##### Recorded information #####

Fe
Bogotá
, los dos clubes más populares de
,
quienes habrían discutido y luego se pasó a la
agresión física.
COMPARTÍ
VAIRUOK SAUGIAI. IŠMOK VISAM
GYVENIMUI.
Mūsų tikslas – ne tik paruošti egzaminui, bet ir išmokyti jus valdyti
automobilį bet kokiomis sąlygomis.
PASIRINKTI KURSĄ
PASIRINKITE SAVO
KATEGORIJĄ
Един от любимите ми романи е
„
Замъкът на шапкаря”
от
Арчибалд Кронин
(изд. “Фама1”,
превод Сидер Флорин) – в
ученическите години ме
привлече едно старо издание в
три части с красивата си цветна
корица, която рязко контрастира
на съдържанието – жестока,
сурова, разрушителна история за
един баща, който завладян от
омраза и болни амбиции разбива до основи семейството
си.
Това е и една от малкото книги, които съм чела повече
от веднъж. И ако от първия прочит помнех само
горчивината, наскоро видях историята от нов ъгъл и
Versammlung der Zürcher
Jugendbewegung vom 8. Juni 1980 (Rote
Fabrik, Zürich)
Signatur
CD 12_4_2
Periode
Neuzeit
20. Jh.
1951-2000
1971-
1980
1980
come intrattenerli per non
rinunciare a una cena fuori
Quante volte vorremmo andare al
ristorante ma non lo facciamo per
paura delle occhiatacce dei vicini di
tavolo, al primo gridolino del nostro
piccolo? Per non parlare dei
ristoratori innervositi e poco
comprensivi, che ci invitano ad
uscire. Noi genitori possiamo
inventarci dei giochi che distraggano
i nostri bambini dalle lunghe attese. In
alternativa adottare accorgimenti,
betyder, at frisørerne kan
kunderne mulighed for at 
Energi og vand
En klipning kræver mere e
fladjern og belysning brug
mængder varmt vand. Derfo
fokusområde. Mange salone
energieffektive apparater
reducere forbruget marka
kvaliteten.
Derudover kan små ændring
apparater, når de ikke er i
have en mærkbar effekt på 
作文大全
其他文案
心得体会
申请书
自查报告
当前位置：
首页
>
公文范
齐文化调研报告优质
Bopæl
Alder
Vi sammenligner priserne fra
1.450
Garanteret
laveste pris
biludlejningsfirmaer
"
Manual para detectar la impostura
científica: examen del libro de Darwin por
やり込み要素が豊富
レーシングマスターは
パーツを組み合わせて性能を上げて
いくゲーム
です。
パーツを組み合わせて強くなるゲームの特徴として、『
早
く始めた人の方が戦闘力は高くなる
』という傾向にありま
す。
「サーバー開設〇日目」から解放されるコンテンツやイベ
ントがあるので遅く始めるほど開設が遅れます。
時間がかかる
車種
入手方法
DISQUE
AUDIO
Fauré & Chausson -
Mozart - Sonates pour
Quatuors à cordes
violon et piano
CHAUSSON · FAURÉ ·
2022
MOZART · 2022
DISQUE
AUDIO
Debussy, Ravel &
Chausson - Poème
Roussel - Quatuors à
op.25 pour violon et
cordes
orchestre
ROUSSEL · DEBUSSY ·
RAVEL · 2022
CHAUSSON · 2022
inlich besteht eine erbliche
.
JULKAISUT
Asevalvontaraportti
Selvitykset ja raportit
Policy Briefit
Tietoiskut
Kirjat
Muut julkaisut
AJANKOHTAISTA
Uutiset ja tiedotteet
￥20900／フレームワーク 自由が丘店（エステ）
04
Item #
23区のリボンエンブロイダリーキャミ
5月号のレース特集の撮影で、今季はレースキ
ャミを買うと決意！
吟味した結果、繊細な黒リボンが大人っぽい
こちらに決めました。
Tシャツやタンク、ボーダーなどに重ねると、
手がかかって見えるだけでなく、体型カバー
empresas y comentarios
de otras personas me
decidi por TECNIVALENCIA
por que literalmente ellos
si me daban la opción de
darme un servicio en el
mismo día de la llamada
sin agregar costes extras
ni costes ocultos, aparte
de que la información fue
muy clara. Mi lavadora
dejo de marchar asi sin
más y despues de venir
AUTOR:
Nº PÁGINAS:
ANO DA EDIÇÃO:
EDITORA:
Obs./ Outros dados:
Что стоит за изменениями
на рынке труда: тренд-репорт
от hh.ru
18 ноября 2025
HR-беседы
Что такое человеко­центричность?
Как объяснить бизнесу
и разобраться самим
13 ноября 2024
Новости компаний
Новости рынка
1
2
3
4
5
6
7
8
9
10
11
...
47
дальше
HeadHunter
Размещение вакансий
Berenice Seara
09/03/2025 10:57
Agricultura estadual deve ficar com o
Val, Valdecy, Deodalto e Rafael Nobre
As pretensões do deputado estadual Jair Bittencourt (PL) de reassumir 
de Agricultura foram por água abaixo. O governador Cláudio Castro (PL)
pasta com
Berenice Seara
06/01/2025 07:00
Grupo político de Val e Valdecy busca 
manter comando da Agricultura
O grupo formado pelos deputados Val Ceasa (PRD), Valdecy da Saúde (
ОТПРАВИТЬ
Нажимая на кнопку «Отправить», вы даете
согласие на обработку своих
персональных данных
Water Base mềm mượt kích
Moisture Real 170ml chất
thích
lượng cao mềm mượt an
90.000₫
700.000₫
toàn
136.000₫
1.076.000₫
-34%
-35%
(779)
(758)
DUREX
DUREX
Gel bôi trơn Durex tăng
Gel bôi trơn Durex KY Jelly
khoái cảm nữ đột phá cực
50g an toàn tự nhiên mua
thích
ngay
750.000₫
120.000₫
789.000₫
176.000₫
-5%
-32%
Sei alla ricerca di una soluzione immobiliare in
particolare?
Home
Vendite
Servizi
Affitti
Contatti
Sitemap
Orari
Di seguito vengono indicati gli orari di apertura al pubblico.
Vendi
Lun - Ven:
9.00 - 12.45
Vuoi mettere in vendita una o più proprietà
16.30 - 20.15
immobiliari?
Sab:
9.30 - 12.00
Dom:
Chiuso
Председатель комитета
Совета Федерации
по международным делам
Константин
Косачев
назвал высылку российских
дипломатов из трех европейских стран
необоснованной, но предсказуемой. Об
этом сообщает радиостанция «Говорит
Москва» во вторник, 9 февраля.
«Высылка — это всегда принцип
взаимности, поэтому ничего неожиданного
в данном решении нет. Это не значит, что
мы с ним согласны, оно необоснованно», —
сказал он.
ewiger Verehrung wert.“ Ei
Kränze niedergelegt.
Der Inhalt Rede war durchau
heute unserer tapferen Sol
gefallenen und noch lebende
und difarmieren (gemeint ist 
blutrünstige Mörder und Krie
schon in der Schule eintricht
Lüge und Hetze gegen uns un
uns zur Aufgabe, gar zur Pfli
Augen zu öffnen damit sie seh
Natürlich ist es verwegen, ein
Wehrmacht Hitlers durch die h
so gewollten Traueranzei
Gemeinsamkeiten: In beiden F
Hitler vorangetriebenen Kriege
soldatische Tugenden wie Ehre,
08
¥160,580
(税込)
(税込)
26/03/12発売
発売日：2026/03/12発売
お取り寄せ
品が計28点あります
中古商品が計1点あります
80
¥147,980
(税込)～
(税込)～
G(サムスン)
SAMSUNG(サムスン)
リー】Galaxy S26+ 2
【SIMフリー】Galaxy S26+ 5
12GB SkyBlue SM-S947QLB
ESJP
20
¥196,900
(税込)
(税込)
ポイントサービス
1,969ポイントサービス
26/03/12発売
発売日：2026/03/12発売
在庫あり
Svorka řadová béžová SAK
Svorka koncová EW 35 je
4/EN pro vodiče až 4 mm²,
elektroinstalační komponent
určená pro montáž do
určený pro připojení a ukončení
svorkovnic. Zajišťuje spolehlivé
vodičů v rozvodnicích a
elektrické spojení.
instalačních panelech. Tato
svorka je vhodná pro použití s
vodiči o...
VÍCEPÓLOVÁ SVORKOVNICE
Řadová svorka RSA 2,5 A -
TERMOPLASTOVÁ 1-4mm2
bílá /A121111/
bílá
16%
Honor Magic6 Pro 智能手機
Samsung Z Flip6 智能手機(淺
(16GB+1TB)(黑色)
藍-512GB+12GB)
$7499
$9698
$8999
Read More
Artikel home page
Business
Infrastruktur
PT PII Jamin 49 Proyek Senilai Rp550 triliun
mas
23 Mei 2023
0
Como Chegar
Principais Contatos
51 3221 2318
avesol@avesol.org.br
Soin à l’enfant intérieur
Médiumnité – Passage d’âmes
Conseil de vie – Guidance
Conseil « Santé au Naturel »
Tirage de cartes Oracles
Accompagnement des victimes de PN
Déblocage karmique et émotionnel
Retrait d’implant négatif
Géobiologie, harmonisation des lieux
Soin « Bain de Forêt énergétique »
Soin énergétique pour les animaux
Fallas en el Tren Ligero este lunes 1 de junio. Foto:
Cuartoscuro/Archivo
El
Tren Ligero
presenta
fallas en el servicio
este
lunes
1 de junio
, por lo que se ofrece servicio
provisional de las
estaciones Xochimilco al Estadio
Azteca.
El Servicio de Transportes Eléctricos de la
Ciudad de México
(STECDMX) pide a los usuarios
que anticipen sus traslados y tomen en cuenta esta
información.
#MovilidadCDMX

#####

## What is needed
In the data above, which lines lie between the line with "elektrické spojení." and the line with "Infrastruktur", inclusive? Print those lines exactly and nothing else.

## Output of the exercise
elektrické spojení.
instalačních panelech. Tato
svorka je vhodná pro použití s
vodiči o...
VÍCEPÓLOVÁ SVORKOVNICE
Řadová svorka RSA 2,5 A -
TERMOPLASTOVÁ 1-4mm2
bílá /A121111/
bílá
16%
Honor Magic6 Pro 智能手機
Samsung Z Flip6 智能手機(淺
(16GB+1TB)(黑色)
藍-512GB+12GB)
$7499
$9698
$8999
Read More
Artikel home page
Business
Infrastruktur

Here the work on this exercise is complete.